Given this reality, as well as the specific provision in Article 4 of OECD Convention that “when more than one Party has jurisdiction over an alleged offence described in this Convention, the Parties involved shall, at the request of one of them, consult with a view to determining the most appropriate jurisdiction for prosecution,” is it “piling on” when the U.S. brings FCPA enforcement actions against such foreign companies for their interactions with non-U.S. officials?
I believe the answer is yes.
On a number of occasions, the DOJ termed Petrobras and its shareholders victims. For instance, the DOJ’s release notes: “a number of executives of the company engaged in an embezzlement scheme that victimized the company and its shareholders.” The NPA contains the same statement.
If the DOJ was being intellectually honest, the “victim” term could be used in several other FCPA enforcement actions that also included allegations that single actors or a small group of actors circumvented internal controls and received kickbacks from their alleged conduct.
I foresee the DOJ’s use of the term “victim” in the Petrobras enforcement as complicating – and rightly so – the DOJ’s steadfast position in several FCPA related proceedings that companies (and its shareholders) who resolve certain FCPA enforcement actions are not victims. (See here  and here  for prior posts).
As highlighted in this prior post , Petrobras become the subject of FCPA scrutiny sometime during Fall 2014. Thus, from start to finish its scrutiny lasted approximately 4 years.
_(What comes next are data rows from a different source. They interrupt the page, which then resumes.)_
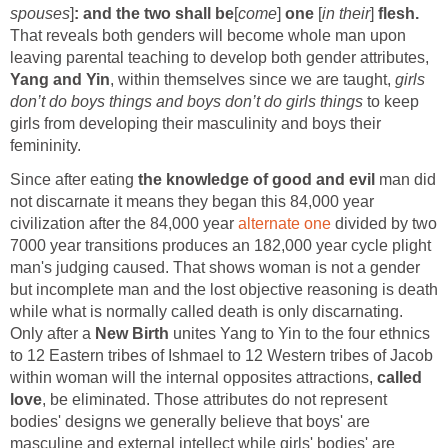
spouses
]
: and the two shall be
[
come
]
one
[
in their
]
flesh.
That reveals both genders will become
whole man upon
leaving parental teaching to develop both gender attributes,
Yang and Yin
, within themselves since we are taught,
girls
don’t do boys things and boys don’t do girls things
to keep
girls from developing their masculinity and boys their
femininity.
Since after eating
the knowledge of good and evil
man did
not discarnate it means they began this 84,000 year
civilization after the 84,000 year
alternate one
divided by two
7000 year transitions produces an 182,000 year cycle plight
man's judging caused. That shows woman is not a gender
but incomplete man and the lost objective reasoning is death
while what is normally called death is only discarnating.
Only after a
New Birth
unites Yang to Yin to the four ethnics
to 12 Eastern tribes of Ishmael to 12 Western tribes of Jacob
within woman will the internal opposites attractions,
called
love
, be eliminated. Those attributes do not represent
bodies' designs we generally believe that boys' are
masculine and external intellect while girls' bodies' are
At the risk of sounding like a broken record to regular readers … if the FCPA enforcement agencies want the public to have confidence in their FCPA enforcement programs, they must resolve instances of FCPA scrutiny much quicker. The validity and credibility of FCPA enforcement depends on this. Having FCPA scrutiny linger for over four years is inexcusable particularly since Petrobras in the words of the DOJ:
“the Company received full credit for its cooperation with the Fraud Section and the Office’ investigation, including conducting a thorough internal investigation, proactively sharing in real-time facts discovered during the internal investigation and sharing information that would not have been otherwise available to the Fraud Section and the Office, making regular factual presentations to the Fraud Section and the Office, facilitating interviews of and information from foreign witnesses, and voluntarily collecting, analyzing, and organizing voluminous evidence and information for the Fraud Section and the Office in response to requests, including translating key documents”
In the words of the SEC:
“In determining to accept the Offer, the Commission considered remedial acts promptly undertaken by Petrobras and significant cooperation afforded to the Commission staff. After learning of the corruption and bribery scheme described above, Petrobras immediately cooperated with the Brazilian authorities’ investigation, and has served as an Assistant to the Prosecution in 51 proceedings in Brazil. Petrobras conducted a thorough and timely internal investigation and identified significant documents for the Commission staff, translating them from Portuguese. Petrobras also provided summaries of the investigation’s findings and assisted in other SEC investigations.”